Grouping Sets, Rollup, and Cube
Master advanced SQL grouping capabilities in TacNode with GROUPING SETS, ROLLUP, and CUBE for multi-dimensional data analysis and reporting.
Grouping Sets, Rollup, and Cube
In data analysis and OLAP (Online Analytical Processing) scenarios, we frequently need to perform multi-dimensional, hierarchical grouping and aggregation calculations. TacNode provides powerful GROUP BY extensions: GROUPING SETS, ROLLUP, and CUBE, which efficiently generate subtotals, grand totals, and multi-dimensional cross-tabulated reports, greatly simplifying the creation of complex aggregation queries.
Prerequisites and Basic Concepts
Before diving into these three features, ensure you understand basic GROUP BY and aggregate functions (such as SUM(), COUNT(), AVG()).
Example Table sales: For the following explanations, we’ll assume we have a sales record table called sales.
CREATE TABLE sales (
region VARCHAR(50),
country VARCHAR(50),
product_category VARCHAR(50),
sales_amount NUMERIC
);
-- Sample data
INSERT INTO sales VALUES
('Asia', 'China', 'Electronics', 10000),
('Asia', 'China', 'Clothing', 5000),
('Asia', 'Japan', 'Electronics', 8000),
('Asia', 'Japan', 'Clothing', 3000),
('Europe', 'UK', 'Electronics', 7000),
('Europe', 'UK', 'Clothing', 2000),
('Europe', 'Germany', 'Electronics', 9000),
('Europe', 'Germany', 'Clothing', 4000);
GROUPING SETS: Custom Grouping Collections
GROUPING SETS is the most fundamental and flexible primitive. It allows you to specify multiple grouping combinations that you want to calculate simultaneously. ROLLUP and CUBE are essentially syntactic sugar for specific GROUPING SETS patterns.
Syntax:
SELECT
column1,
column2,
aggregate_function(column3)
FROM
table_name
GROUP BY
GROUPING SETS (
(column1, column2),
(column1),
(column2),
() -- Empty parentheses represent grand total
);
Functionality: For each grouping set listed in the GROUPING SETS clause, a separate GROUP BY operation is performed, and all results are combined (UNION ALL) together.

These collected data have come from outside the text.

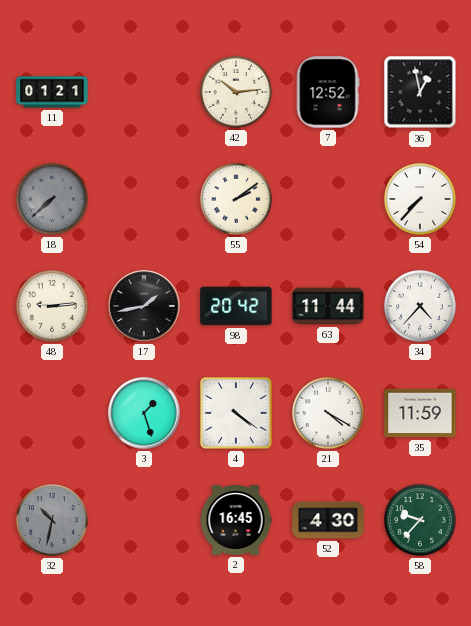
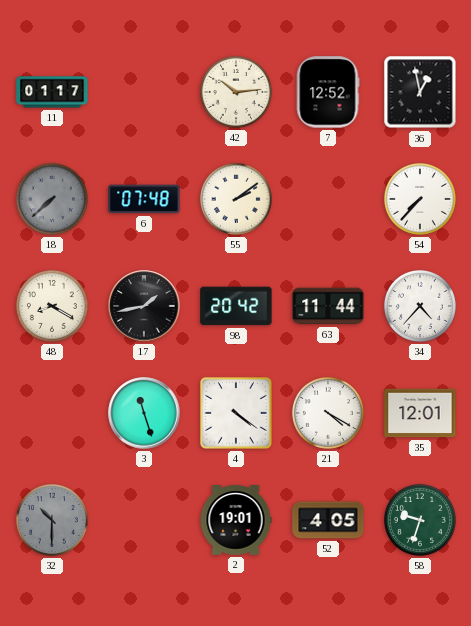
11: 01:21 -> 01:17
6: none -> 07:48
48: 9:14 -> 8:20
3: 1:27 -> 11:27
35: 11:59 -> 12:01
32: 10:32 -> 10:30
2: 16:45 -> 19:01
52: 4:30 -> 4:05
58: 9:37 -> 9:33
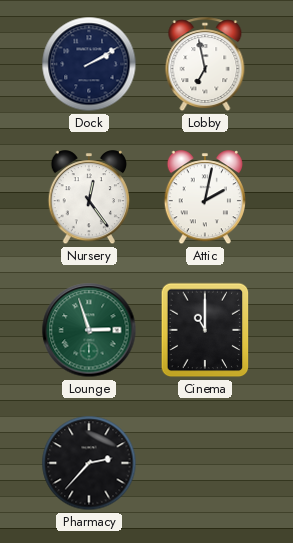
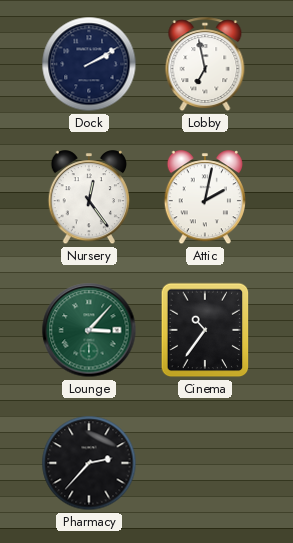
Lounge: 2:57 -> 3:07
Cinema: 11:00 -> 10:36
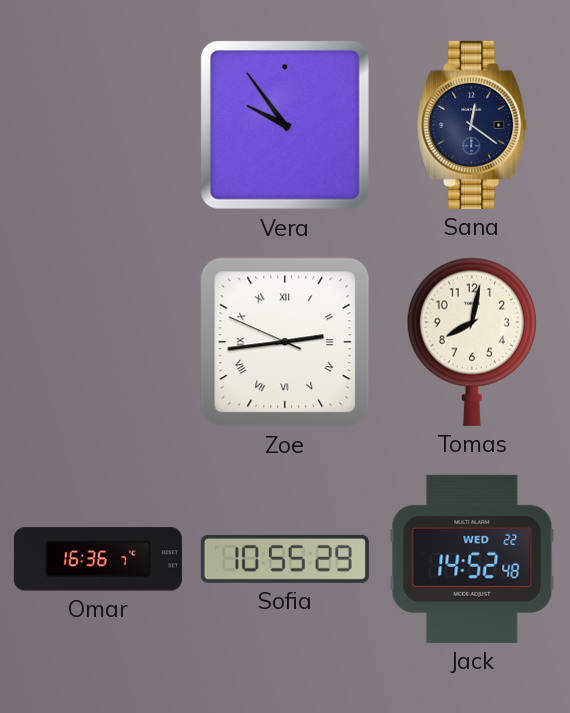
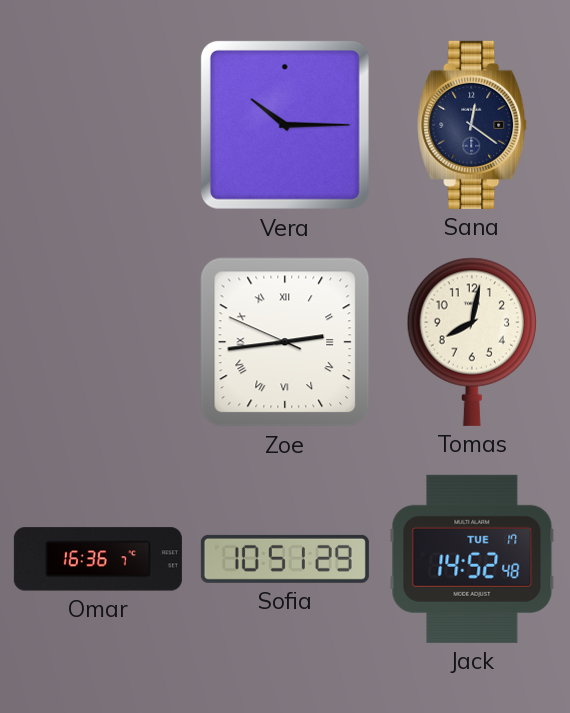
Vera: 9:54 -> 10:15
Sofia: 10:55 -> 10:51
Jack date: WED 22 -> TUE 17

Example: We want to simultaneously obtain:
- Fine-grained grouping totals by
regionandcountry. - Grouping totals by
regiononly. - Grouping totals by
countryonly. - Grand total.
Using GROUPING SETS accomplishes this in one step:
SELECT
region,
country,
SUM(sales_amount) AS total_sales
FROM
sales
GROUP BY
GROUPING SETS (
(region, country), -- Combination 1: Fine-grained
(region), -- Combination 2: Region only
(country), -- Combination 3: Country only
() -- Combination 4: Grand total
)
ORDER BY
region, country;
Result:
region | country | total_sales
--------+---------+-------------
Asia | China | 15000
Asia | Japan | 11000
Asia | | 26000 <- This is Asia region subtotal
Europe | Germany | 13000
Europe | UK | 9000
Europe | | 22000 <- This is Europe region subtotal
| China | 15000 <- All regions China total
| Germany | 13000
| Japan | 11000
| UK | 9000
| | 48000 <- This is grand total
(11 rows)
ROLLUP: Hierarchical Subtotals and Grand Totals
ROLLUP is used to generate hierarchical or dimensional subtotals and grand totals. It assumes a hierarchical relationship exists between grouping columns (such as Year > Month > Day, or Region > Country > City).
Syntax:
GROUP BY ROLLUP (column1, column2, ..., columnN)
This is equivalent to:
GROUP BY GROUPING SETS (
(column1, column2, ..., columnN), -- Most detailed level
(column1, column2, ...),
...,
(column1), -- First level subtotal
() -- Grand total
)
Functionality: Starting from the most detailed granularity, it progressively reduces grouping columns from right to left and generates subtotals, finally producing a grand total.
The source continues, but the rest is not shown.